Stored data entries
============

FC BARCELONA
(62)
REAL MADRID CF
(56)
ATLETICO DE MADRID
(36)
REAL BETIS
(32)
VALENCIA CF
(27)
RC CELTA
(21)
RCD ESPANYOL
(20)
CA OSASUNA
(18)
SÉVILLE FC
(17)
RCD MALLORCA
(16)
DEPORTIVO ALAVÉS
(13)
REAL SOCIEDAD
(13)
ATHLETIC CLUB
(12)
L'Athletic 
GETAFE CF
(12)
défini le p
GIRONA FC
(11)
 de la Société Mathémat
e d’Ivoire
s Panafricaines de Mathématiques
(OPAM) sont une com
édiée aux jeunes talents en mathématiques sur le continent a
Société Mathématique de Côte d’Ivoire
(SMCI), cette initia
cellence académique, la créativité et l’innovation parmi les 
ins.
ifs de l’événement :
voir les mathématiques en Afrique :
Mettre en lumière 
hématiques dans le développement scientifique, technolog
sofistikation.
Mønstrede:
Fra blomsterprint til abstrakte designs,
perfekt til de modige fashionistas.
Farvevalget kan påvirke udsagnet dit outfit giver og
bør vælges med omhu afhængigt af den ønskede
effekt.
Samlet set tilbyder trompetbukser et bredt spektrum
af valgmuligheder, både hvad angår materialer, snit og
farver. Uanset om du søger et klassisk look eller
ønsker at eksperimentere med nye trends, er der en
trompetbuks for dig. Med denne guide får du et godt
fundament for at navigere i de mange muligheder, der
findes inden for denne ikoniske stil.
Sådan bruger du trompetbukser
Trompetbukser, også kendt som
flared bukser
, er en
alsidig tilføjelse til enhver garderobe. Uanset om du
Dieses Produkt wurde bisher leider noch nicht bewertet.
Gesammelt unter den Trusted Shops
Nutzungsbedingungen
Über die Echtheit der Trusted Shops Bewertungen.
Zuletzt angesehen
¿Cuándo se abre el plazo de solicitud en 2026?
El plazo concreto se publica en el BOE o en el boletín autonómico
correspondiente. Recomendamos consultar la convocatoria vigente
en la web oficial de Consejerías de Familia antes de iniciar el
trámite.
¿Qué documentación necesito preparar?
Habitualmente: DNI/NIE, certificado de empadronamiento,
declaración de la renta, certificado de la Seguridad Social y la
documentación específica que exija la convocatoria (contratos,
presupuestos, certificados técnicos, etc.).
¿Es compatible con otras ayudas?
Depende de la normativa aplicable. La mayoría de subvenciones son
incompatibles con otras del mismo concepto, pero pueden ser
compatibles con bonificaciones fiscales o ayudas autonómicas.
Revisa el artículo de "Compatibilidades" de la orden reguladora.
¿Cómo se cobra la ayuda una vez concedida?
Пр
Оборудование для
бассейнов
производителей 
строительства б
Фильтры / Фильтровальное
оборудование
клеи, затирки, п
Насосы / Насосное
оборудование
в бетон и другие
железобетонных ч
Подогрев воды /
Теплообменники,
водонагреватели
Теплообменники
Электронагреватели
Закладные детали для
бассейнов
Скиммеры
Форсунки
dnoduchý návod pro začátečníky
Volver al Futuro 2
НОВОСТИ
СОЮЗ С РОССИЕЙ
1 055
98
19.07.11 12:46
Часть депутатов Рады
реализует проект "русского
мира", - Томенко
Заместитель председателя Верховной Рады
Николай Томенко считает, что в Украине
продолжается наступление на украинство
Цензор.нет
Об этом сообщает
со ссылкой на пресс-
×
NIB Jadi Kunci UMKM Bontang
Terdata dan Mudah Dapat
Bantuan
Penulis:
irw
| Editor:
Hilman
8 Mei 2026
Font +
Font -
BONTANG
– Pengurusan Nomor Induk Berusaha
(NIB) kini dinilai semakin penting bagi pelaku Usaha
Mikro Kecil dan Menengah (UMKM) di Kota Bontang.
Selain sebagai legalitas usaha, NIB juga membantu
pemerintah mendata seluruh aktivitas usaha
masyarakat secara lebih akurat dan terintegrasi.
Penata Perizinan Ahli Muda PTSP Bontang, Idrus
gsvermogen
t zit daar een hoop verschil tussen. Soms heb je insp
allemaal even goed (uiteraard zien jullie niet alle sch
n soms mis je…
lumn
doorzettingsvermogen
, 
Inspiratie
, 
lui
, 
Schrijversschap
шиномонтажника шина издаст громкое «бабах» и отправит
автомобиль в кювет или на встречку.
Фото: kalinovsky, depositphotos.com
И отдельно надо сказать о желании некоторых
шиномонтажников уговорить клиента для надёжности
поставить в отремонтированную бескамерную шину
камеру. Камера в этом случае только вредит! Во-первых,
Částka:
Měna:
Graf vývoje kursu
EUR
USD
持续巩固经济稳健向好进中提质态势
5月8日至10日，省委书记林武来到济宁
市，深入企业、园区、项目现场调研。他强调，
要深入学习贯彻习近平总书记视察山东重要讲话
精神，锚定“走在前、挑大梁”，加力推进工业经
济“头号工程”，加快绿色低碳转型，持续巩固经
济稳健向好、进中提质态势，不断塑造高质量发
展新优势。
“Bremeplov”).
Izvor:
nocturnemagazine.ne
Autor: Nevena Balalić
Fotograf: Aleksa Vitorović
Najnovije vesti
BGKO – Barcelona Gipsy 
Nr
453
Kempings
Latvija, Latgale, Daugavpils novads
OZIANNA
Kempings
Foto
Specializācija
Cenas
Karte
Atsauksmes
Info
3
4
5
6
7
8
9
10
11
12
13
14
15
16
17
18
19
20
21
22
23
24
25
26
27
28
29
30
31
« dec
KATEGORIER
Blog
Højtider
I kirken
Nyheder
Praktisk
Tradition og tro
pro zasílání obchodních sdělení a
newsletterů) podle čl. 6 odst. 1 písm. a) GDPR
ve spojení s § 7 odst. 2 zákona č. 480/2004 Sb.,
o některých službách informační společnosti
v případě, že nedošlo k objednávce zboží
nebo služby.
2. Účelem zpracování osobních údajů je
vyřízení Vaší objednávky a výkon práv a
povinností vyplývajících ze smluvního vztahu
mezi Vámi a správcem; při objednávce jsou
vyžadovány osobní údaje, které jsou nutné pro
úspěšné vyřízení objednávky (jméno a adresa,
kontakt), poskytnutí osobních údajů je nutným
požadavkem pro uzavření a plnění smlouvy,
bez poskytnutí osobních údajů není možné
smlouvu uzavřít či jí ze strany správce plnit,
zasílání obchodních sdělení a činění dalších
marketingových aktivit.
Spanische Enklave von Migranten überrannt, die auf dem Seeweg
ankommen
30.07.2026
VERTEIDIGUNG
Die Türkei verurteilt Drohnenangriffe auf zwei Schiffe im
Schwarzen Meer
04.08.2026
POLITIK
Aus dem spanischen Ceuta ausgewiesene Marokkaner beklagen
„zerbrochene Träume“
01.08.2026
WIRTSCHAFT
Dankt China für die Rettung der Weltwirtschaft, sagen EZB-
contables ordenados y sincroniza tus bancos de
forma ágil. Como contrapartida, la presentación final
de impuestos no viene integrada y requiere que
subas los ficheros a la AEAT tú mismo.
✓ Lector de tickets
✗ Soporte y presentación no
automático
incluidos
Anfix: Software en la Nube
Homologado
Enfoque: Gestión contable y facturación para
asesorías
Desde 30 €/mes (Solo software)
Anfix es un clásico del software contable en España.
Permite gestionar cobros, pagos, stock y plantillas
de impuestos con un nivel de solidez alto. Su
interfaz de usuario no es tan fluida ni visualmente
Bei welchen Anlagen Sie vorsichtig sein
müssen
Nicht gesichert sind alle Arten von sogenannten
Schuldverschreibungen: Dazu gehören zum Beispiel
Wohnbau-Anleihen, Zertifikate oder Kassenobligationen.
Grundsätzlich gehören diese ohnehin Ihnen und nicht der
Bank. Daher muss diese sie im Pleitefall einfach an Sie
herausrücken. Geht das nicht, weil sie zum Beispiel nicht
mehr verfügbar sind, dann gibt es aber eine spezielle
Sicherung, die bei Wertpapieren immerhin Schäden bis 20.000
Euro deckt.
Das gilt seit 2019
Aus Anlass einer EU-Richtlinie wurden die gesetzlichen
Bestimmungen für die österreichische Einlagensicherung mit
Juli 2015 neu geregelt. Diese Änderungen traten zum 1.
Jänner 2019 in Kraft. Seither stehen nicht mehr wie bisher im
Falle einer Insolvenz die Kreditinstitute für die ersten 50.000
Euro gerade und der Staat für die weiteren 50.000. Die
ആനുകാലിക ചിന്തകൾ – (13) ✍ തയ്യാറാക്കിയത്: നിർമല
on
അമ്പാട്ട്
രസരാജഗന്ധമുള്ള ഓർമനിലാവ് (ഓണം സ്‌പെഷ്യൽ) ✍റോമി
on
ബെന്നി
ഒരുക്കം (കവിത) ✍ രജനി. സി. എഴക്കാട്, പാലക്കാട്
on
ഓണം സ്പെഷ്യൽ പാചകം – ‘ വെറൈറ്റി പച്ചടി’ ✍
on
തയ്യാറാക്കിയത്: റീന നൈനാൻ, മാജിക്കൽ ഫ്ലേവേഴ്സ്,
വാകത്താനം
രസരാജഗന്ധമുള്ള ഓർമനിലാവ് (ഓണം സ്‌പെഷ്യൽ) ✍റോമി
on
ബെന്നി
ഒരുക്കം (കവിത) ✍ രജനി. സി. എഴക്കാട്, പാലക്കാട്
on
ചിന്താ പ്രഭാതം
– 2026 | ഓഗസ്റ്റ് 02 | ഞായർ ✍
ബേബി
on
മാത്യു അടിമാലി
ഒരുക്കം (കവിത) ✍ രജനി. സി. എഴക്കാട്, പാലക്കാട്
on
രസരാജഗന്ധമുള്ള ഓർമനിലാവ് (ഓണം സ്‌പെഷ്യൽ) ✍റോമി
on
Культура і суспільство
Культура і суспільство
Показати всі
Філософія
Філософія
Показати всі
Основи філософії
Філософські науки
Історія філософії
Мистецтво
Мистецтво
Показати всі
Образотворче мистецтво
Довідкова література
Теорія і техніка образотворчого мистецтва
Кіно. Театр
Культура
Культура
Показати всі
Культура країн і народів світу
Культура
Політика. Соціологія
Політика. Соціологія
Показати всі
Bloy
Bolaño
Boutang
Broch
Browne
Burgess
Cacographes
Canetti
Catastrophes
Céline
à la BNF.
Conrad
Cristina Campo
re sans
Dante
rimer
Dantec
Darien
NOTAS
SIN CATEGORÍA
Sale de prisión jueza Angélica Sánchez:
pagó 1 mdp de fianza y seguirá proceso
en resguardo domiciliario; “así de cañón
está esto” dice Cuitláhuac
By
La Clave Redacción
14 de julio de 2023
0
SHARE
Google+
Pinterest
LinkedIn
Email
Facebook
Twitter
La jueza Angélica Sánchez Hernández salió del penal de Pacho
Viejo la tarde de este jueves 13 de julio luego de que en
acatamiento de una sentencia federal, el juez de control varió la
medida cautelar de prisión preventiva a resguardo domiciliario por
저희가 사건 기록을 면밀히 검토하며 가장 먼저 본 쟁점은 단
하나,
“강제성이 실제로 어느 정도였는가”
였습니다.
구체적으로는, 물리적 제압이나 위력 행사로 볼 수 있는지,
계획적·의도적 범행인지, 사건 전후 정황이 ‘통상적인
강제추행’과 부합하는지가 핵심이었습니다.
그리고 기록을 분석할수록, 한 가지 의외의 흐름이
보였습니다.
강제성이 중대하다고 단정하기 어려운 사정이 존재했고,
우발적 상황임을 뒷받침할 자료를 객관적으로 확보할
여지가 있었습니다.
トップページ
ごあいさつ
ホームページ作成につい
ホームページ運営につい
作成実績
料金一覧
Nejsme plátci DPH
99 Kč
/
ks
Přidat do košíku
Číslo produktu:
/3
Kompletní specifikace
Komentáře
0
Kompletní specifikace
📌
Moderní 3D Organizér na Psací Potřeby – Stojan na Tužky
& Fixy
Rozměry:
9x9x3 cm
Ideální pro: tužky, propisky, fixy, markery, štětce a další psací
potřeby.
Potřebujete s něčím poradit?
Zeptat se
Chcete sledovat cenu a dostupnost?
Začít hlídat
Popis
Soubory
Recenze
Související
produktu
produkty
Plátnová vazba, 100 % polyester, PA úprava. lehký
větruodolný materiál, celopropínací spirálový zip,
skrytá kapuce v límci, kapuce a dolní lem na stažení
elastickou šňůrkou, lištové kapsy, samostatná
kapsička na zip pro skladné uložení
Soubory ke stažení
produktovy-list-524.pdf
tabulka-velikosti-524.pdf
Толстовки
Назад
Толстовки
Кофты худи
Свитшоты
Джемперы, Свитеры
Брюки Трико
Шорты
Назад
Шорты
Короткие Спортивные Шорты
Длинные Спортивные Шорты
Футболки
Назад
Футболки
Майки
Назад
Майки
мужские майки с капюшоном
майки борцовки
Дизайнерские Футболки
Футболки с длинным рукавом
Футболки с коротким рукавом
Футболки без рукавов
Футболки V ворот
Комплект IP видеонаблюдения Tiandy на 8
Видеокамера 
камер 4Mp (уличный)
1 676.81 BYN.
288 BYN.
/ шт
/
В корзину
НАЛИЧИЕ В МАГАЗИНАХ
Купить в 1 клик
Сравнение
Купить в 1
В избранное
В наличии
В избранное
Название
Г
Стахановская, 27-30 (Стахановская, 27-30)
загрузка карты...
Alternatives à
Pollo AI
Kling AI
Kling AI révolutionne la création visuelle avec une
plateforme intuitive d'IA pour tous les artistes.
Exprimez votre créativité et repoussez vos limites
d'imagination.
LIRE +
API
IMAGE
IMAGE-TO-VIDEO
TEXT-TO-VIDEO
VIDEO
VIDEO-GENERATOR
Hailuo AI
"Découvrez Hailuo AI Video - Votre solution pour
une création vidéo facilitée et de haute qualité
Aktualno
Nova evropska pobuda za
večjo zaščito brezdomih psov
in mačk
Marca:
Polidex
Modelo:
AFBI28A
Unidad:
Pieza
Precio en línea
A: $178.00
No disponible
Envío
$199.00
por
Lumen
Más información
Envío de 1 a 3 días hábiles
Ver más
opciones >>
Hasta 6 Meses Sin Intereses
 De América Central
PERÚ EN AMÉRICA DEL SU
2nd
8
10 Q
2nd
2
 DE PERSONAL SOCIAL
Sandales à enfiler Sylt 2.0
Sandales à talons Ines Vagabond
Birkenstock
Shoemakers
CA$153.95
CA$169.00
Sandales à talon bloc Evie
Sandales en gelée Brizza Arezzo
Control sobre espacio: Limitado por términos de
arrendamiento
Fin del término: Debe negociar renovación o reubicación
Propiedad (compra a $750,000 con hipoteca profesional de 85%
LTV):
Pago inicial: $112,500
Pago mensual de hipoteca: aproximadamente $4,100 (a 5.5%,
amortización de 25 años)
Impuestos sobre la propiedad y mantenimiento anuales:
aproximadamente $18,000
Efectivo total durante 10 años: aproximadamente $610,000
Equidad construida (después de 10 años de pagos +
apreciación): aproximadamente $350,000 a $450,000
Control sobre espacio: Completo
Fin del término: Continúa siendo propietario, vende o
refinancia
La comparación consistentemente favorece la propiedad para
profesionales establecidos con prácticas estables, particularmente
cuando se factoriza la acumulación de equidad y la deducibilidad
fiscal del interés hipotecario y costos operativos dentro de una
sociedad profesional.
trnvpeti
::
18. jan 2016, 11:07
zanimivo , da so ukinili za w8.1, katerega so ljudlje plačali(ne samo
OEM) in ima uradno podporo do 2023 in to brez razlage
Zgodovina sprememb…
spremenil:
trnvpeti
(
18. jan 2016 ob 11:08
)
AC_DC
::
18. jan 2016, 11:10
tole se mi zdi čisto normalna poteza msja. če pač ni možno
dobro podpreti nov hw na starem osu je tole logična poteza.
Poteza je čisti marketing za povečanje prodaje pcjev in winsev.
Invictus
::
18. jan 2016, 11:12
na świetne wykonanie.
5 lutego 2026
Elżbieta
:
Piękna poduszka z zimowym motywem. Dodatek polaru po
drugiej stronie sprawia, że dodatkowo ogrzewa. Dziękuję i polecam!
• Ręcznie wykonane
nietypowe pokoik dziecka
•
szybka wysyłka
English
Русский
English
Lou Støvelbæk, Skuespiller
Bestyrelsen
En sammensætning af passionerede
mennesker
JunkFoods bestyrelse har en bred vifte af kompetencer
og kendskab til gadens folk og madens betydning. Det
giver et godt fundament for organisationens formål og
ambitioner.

============

» **EXERCISE REQUIREMENTS**
In the data above, retype exactly and only the lines between the one holding "шиномонтажников уговорить клиента" and the one holding "marketingových aktivit.", inclusive.

» **THE COMPLETED TASK**
шиномонтажников уговорить клиента для надёжности
поставить в отремонтированную бескамерную шину
камеру. Камера в этом случае только вредит! Во-первых,
Částka:
Měna:
Graf vývoje kursu
EUR
USD
持续巩固经济稳健向好进中提质态势
5月8日至10日，省委书记林武来到济宁
市，深入企业、园区、项目现场调研。他强调，
要深入学习贯彻习近平总书记视察山东重要讲话
精神，锚定“走在前、挑大梁”，加力推进工业经
济“头号工程”，加快绿色低碳转型，持续巩固经
济稳健向好、进中提质态势，不断塑造高质量发
展新优势。
“Bremeplov”).
Izvor:
nocturnemagazine.ne
Autor: Nevena Balalić
Fotograf: Aleksa Vitorović
Najnovije vesti
BGKO – Barcelona Gipsy 
Nr
453
Kempings
Latvija, Latgale, Daugavpils novads
OZIANNA
Kempings
Foto
Specializācija
Cenas
Karte
Atsauksmes
Info
3
4
5
6
7
8
9
10
11
12
13
14
15
16
17
18
19
20
21
22
23
24
25
26
27
28
29
30
31
« dec
KATEGORIER
Blog
Højtider
I kirken
Nyheder
Praktisk
Tradition og tro
pro zasílání obchodních sdělení a
newsletterů) podle čl. 6 odst. 1 písm. a) GDPR
ve spojení s § 7 odst. 2 zákona č. 480/2004 Sb.,
o některých službách informační společnosti
v případě, že nedošlo k objednávce zboží
nebo služby.
2. Účelem zpracování osobních údajů je
vyřízení Vaší objednávky a výkon práv a
povinností vyplývajících ze smluvního vztahu
mezi Vámi a správcem; při objednávce jsou
vyžadovány osobní údaje, které jsou nutné pro
úspěšné vyřízení objednávky (jméno a adresa,
kontakt), poskytnutí osobních údajů je nutným
požadavkem pro uzavření a plnění smlouvy,
bez poskytnutí osobních údajů není možné
smlouvu uzavřít či jí ze strany správce plnit,
zasílání obchodních sdělení a činění dalších
marketingových aktivit.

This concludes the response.